Carrie Ann Inaba Discusses Living with Chronic Illness: ‘Pain Is a Life Stealer’
In 2007, Carrie Ann Inaba was diagnosed with spinal stenosis, a narrowing of the spinal canal that can cause pain and numbness
She’s juggled a full-time job on television, (now two of them!) but behind the scenes, Carrie Ann Inaba has dealt with years of private pain.
“I’ve been through a lot of trauma in my life,” the Dancing with the Stars judge and new co-host of The Talk tells PEOPLE in this week’s issue, on stands Friday. “But tragedies are usually the biggest gifts.”

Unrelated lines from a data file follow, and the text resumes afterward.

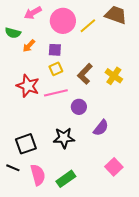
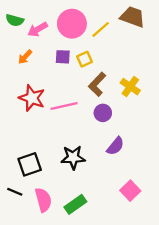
pink arrow: (33, 13) -> (38, 29), moved
green semicircle: (13, 33) -> (15, 20), moved
orange arrow: (29, 46) -> (25, 57), moved
yellow square: (56, 69) -> (85, 59), moved
purple circle: (79, 107) -> (103, 113), moved

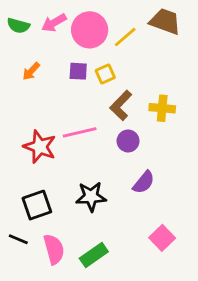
pink arrow: (38, 29) -> (54, 23), moved
yellow cross: (130, 87) -> (162, 108), turned -30
red star: (32, 98) -> (40, 147), moved

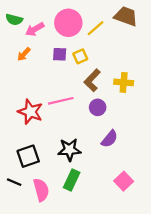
pink arrow: (54, 23) -> (35, 29), moved
green rectangle: (94, 255) -> (72, 180), moved, turned -30

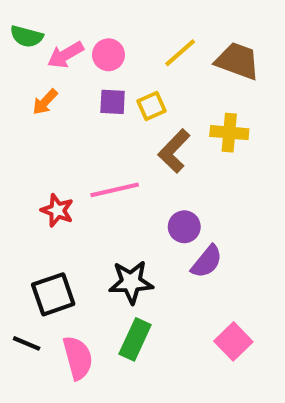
brown trapezoid: (126, 16) -> (237, 61), moved
pink circle: (68, 23) -> (108, 55), moved, size x0.6
yellow cross: (124, 82) -> (229, 133), moved
purple circle: (98, 107) -> (184, 227), moved
red star: (30, 112) -> (57, 210), size x0.7

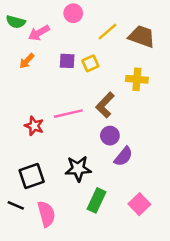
pink circle: (108, 55) -> (73, 13), moved
brown L-shape: (174, 151) -> (105, 105), moved
green rectangle: (135, 339) -> (96, 200), moved

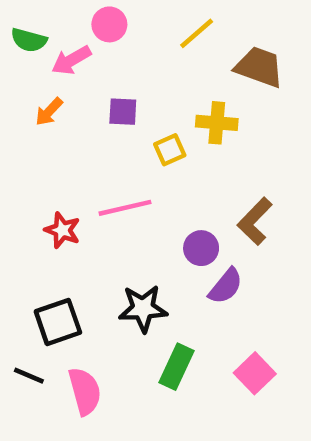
pink circle: (73, 13) -> (109, 24), moved
yellow line: (107, 32) -> (197, 33), moved
yellow square: (90, 63) -> (170, 150), moved
yellow cross: (137, 79) -> (217, 123), moved
brown L-shape: (105, 105) -> (255, 221), moved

It was in 2007, while judging her fourth season of Dancing, when Inaba, a former dancer, was diagnosed with spinal stenosis, a narrowing of the spinal canal that can cause pain and numbness.
“I think it started because I went from being a very active person to a non-active person,” Inaba says. “I remember going to the doctor and I couldn’t move my head. I was in excruciating pain for years.”
Continues Inaba, 51: “When you’re in chronic pain, you become exhausted because your body is fighting this pain all the time. Pain is a life stealer. And it’s hidden, so people can’t see it or understand it.”
Just six years later, while she was still navigating the best methods of treating her spinal stenosis, Inaba was dealt another blow: She was diagnosed with Sjogren’s syndrome, an incurable immune disorder that can cause pain and fatigue.
“It was debilitating,” says Inaba, who gained weight because she wasn’t able to work out. “I was in so much pain, I just had to survive. I had to stay in bed three days a week, and I’m so fortunate because I had the kind of job where I could do that. There were days I could barely make my coffee because I was so exhausted.”
In the process of coming to terms with Sjogren’s, Inaba says she looked inward. “It helped me evaluate who I am,” she says. “I did a lot of soul searching. I learned about who I am besides being a sexy dancer chick. And ironically, as I let all that go, I found my way back to feeling vibrant and radiant again.”
- For more from Inaba, pick up this week’s issue of PEOPLE, on stands Friday
Now, thanks to a regimen of craniosacral therapy, acupuncture, yoga, Pilates and Reiki, Inaba is coping with her pain and looking forward to the future with an air of gratitude for what she’s learned.
“I love when life throws me something challenging,” Inaba says. “Because I know something beautiful is just around the corner.”
The Talk airs weekdays at 2 p.m. ET on CBS.